● **Instructions for the task**
Each record, word for word and stripped of pictures, is what the answer should contain.

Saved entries
---+---

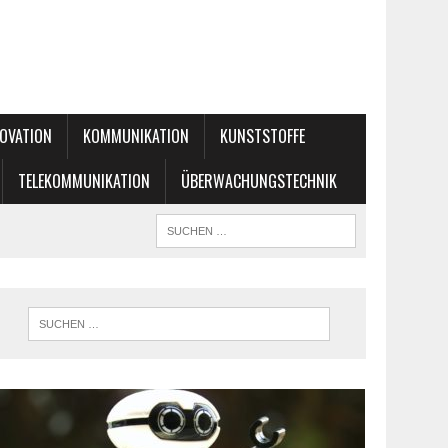
OVATION
KOMMUNIKATION
KUNSTSTOFFE
TELEKOMMUNIKATION
ÜBERWACHUNGSTECHNIK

---+---

● **Your response**
OVATION
KOMMUNIKATION
KUNSTSTOFFE
TELEKOMMUNIKATION
ÜBERWACHUNGSTECHNIK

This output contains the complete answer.